25. On 5th October, 2013 the claimant was involved in not a very pleasant incident with the 1st respondent where he had to remove a T-shirt he was wearing because the 1st respondent thought the same was offensive in that Emirates Airline was a competitor of the 2nd respondent hence it was inappropriate for the claimant to adorn a T-shirt emblazoned with words “Fly Emirates” at an event fully sponsored by the 2nd respondent.
26. According to Mr Naikuni, he gave the claimant two options, one to either leave the venue and go and change the offensive T-shirt or remove the same and give him as evidence for purposes of disciplinary hearing. According to Mr Naikuni, the claimant offered to remove the T-shirt on the dance floor in the presence of his colleagues and guests. There was no allegation that the claimant was drunk to impair his sense of judgement.
27. It is therefore inconceivable that the claimant opted to remove his T-shirt in the presence of his colleagues and guests. The 1st respondent had at his disposal security personnel, what was difficult summoning them to eject the claimant or escort him away somewhere private for the removal and confiscation of the offensive T-shirt? In the court’s view it was more probable than not that the 1st respondent used his position as the CEO of the respondent to intimidate and coerce the claimant to engage in such an undignified act in the presence of his colleagues and guests. The court therefore does not believe that the claimant voluntarily removed his T-shirt. The same reasoning applies to the claimant’s resignation.

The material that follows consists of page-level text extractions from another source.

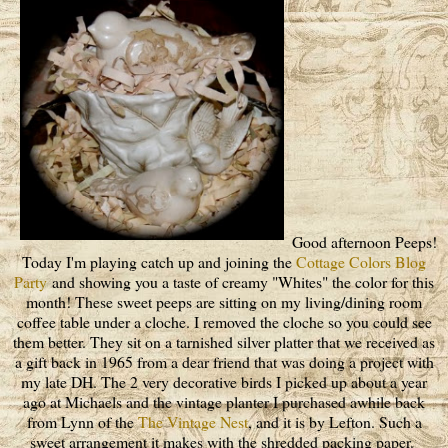
Good afternoon Peeps!
Today I'm playing catch up and joining the
Cottage Colors Blog
Party
and showing you a taste of creamy "Whites" the color for this
month! These sweet peeps are sitting on my living/dining room
coffee table under a cloche. I removed the cloche so you could see
them better. They sit on a tarnished silver platter that we received as
a gift back in 1965 from a dear friend that was doing a project with
my late DH. The 2 very decorative birds I picked up about a year
ago at Michaels and the vintage planter I purchased awhile back
from Lynn of the
The Vintage Nest
, and it is by Lefton. Such a
sweet arrangement it makes with the shredded packing paper.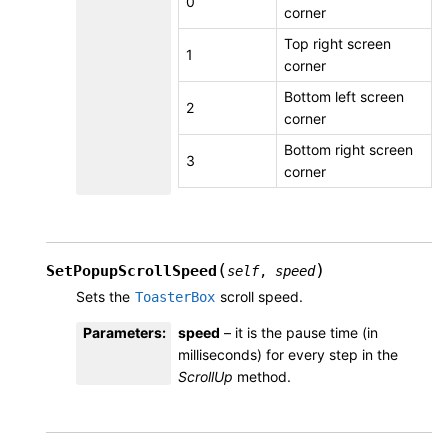
0
corner
Top right screen
1
corner
Bottom left screen
2
corner
Bottom right screen
3
corner
(
)
SetPopupScrollSpeed
self
,
speed
Sets the
scroll speed.
ToasterBox
Parameters
:
speed
– it is the pause time (in
milliseconds) for every step in the
ScrollUp
method.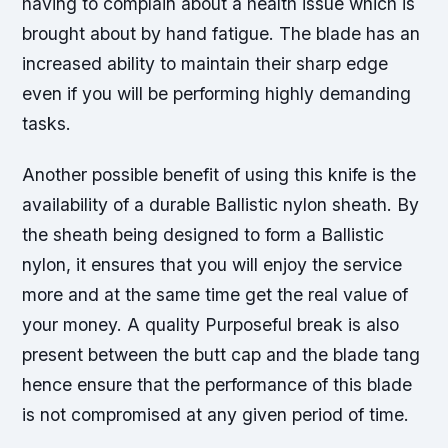
having to complain about a health issue which is
brought about by hand fatigue. The blade has an
increased ability to maintain their sharp edge
even if you will be performing highly demanding
tasks.
Another possible benefit of using this knife is the
availability of a durable Ballistic nylon sheath. By
the sheath being designed to form a Ballistic
nylon, it ensures that you will enjoy the service
more and at the same time get the real value of
your money. A quality Purposeful break is also
present between the butt cap and the blade tang
hence ensure that the performance of this blade
is not compromised at any given period of time.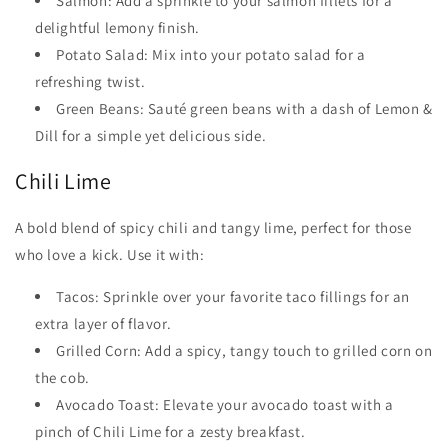
Salmon: Add a sprinkle to your salmon fillets for a
delightful lemony finish.
Potato Salad: Mix into your potato salad for a
refreshing twist.
Green Beans: Sauté green beans with a dash of Lemon &
Dill for a simple yet delicious side.
Chili Lime
A bold blend of spicy chili and tangy lime, perfect for those
who love a kick. Use it with:
Tacos: Sprinkle over your favorite taco fillings for an
extra layer of flavor.
Grilled Corn: Add a spicy, tangy touch to grilled corn on
the cob.
Avocado Toast: Elevate your avocado toast with a
pinch of Chili Lime for a zesty breakfast.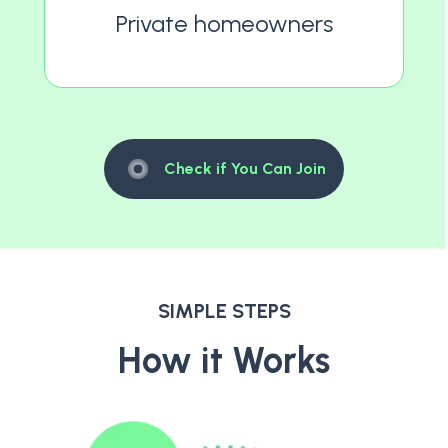
Private homeowners
Check if You Can Join
SIMPLE STEPS
How it Works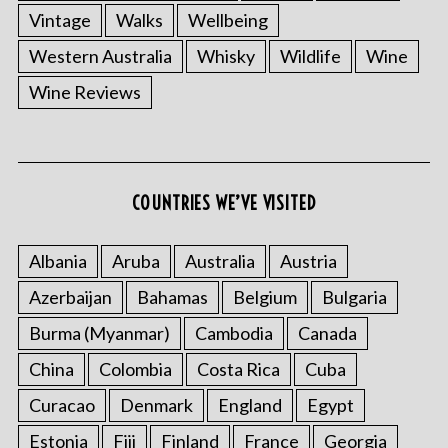
Vintage
Walks
Wellbeing
Western Australia
Whisky
Wildlife
Wine
Wine Reviews
COUNTRIES WE’VE VISITED
Albania
Aruba
Australia
Austria
Azerbaijan
Bahamas
Belgium
Bulgaria
Burma (Myanmar)
Cambodia
Canada
China
Colombia
Costa Rica
Cuba
Curacao
Denmark
England
Egypt
Estonia
Fiji
Finland
France
Georgia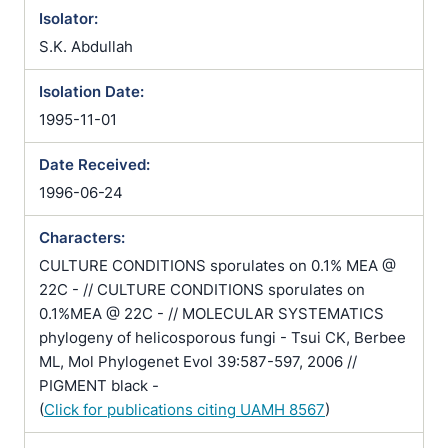
Isolator:
S.K. Abdullah
Isolation Date:
1995-11-01
Date Received:
1996-06-24
Characters:
CULTURE CONDITIONS sporulates on 0.1% MEA @
22C - // CULTURE CONDITIONS sporulates on
0.1%MEA @ 22C - // MOLECULAR SYSTEMATICS
phylogeny of helicosporous fungi - Tsui CK, Berbee
ML, Mol Phylogenet Evol 39:587-597, 2006 //
PIGMENT black -
(
Click for publications citing UAMH 8567
)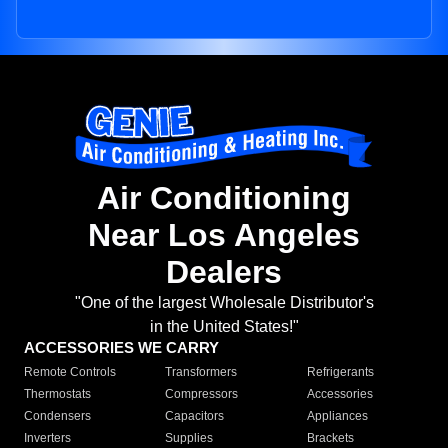
Air Conditioning
Near Los Angeles
Dealers
"One of the largest Wholesale Distributor's
in the United States!"
ACCESSORIES WE CARRY
Remote Controls
Transformers
Refrigerants
Thermostats
Compressors
Accessories
Condensers
Capacitors
Appliances
Inverters
Supplies
Brackets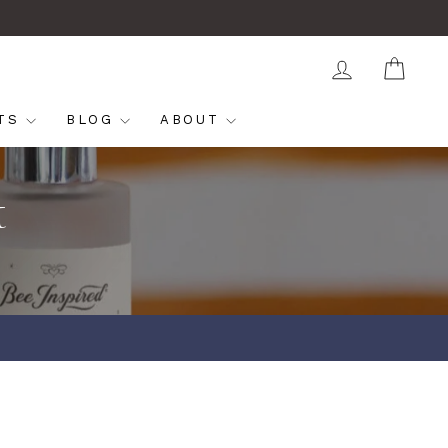
LOG IN
CAR
FTS
BLOG
ABOUT
t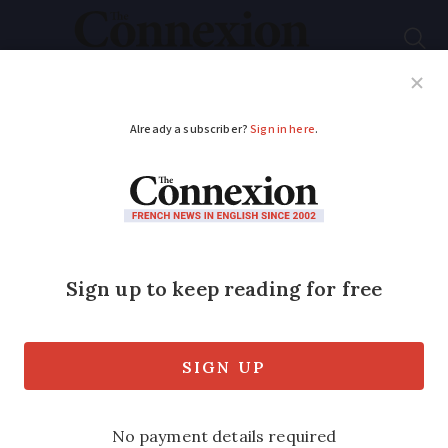
Subscribe
French News
Help Guides
Your Questions
ADVERTISEMENT
Car hire in France:
supermarket rentals,
peer-to-peer options,
and how to save
Popularity has risen over the past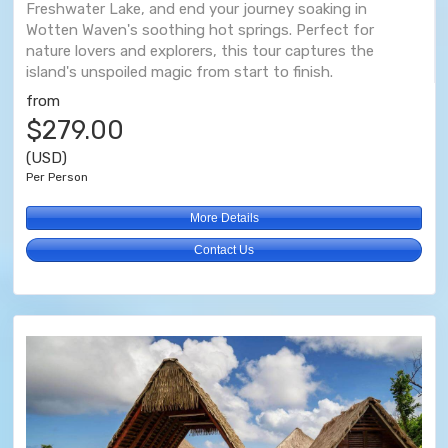
Freshwater Lake, and end your journey soaking in
Wotten Waven's soothing hot springs. Perfect for
nature lovers and explorers, this tour captures the
island's unspoiled magic from start to finish.
from
$279.00
(USD)
Per Person
More Details
Contact Us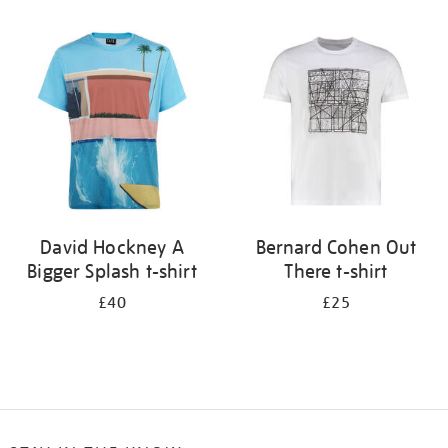
Refine
your
results
by:
David Hockney A
Bernard Cohen Out
Bigger Splash t-shirt
There t-shirt
£40
£25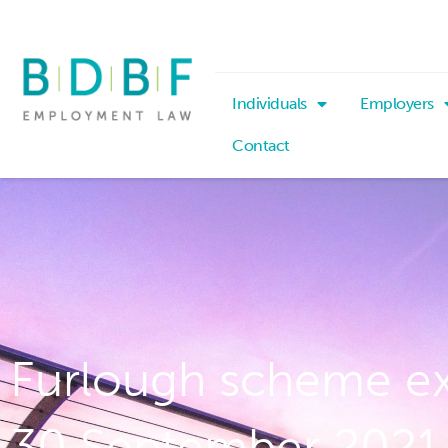
Individuals
Employers
Contact
Furlough scheme e
30 September 2021 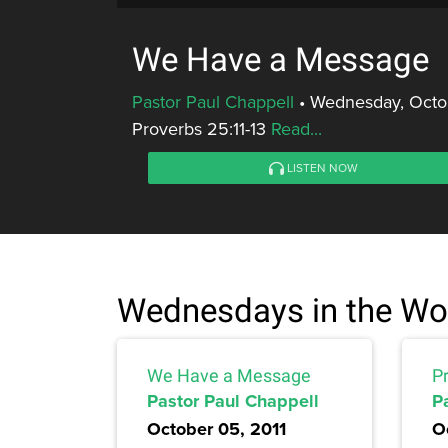
We Have a Message
Pastor Paul Chappell
•
Wednesday, Octob
Proverbs 25:11-13
Read...
LISTEN NOW
Wednesdays in the Wo
We Have a Message
Pr
Pastor Paul Chappell
P
October 05, 2011
O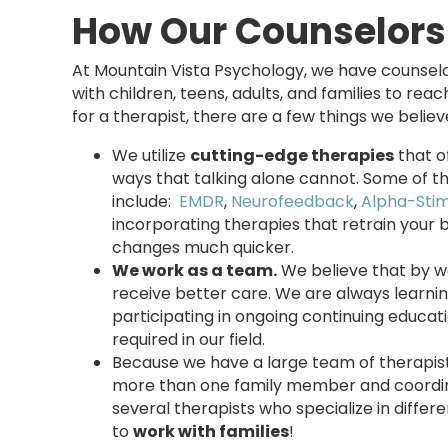
How Our Counselors
At Mountain Vista Psychology, we have counselo
with children, teens, adults, and families to rea
for a therapist, there are a few things we believ
We utilize
cutting-edge therapies
that o
ways that talking alone cannot. Some of t
include:
EMDR
,
Neurofeedback
,
Alpha-Sti
incorporating therapies that retrain your 
changes much quicker.
We work as a team.
We believe that by w
receive better care. We are always learni
participating in ongoing continuing educa
required in our field.
Because we have a large team of therapist
more than one family member and coordi
several therapists who specialize in diffe
to
work with families
!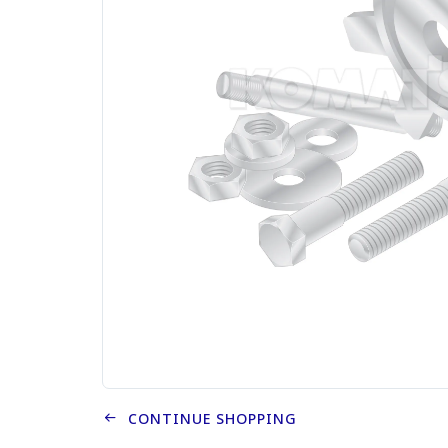
CONTINUE SHOPPING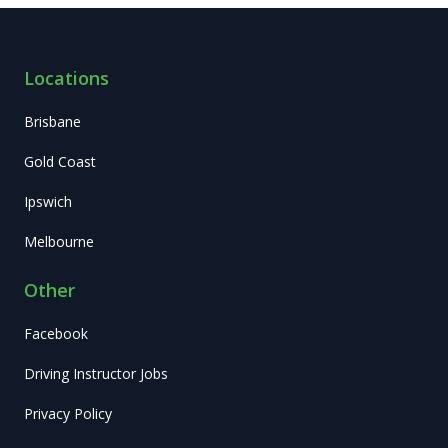
Locations
Brisbane
Gold Coast
Ipswich
Melbourne
Other
Facebook
Driving Instructor Jobs
Privacy Policy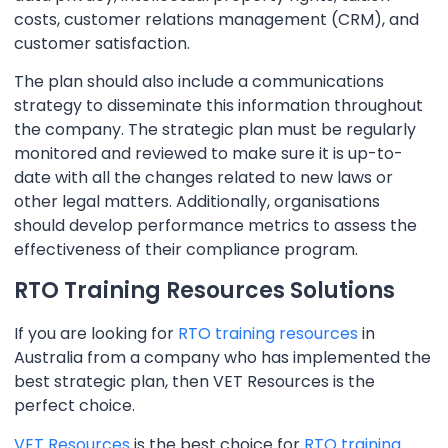
costs, customer relations management (CRM), and
customer satisfaction.
The plan should also include a communications
strategy to disseminate this information throughout
the company. The strategic plan must be regularly
monitored and reviewed to make sure it is up-to-
date with all the changes related to new laws or
other legal matters. Additionally, organisations
should develop performance metrics to assess the
effectiveness of their compliance program.
RTO Training Resources Solutions
If you are looking for
RTO training resources
in
Australia from a company who has implemented the
best strategic plan, then VET Resources is the
perfect choice.
VET Resources
is the best choice for
RTO training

28. The claimant had only worked for the respondent for 8 months. It is inconceivable that he would suddenly resign. His resignation obviously had something to do with the events at Maasai Mara. One may be tempted to reason that the claimant did not have to resign and could have waited to be terminated. However my own long experience in this court has shown me that at times an employee is placed between a rock and a hard place and resignation becomes the only honourable thing to do in such circumstances.
29. In conclusion and for reasons advanced above, the court finds and holds that the claimant’s service was unfairly terminated and further that the 1st respondent treated the claimant in a very undignified manner contrary to his rights under article 28 of the Constitution.
30. In the circumstances the court is of the view that this is a proper case for the award of full compensation under Section 49 of the Employment Act and also issues an order against the 1st respondent personally to compensate the claimant for subjecting him to undignified treatment since his actions went outside his role as the 2nd respondent CEO. The court therefore makes an award as follows:
a. Three month’s salary in lieu of notice 1,800,000
b. Twelve month’s salary as compensation
c. for unfair termination 7,200,000
d. The sum of Kshs 1,000,000 anst the 1strespondent, personally as
compensation for undignified treatment of the claimant1,000,000
10,000,000
e. Costs of the suit
f. Items (a) and (b) shall be subject to taxes and statutory deductions
g. Interest on decretal sum from date of judgement until payment in full
31. It is ordered.
Dated at Nairobi this 28th day of June, 2019
Abuodha J. N.
Judge
Delivered this 28th day of June, 2019
Hellen Wasilwa
Judge
In the presence of:-
.........................................................for the Claimant and
..........................................................for the Respondent.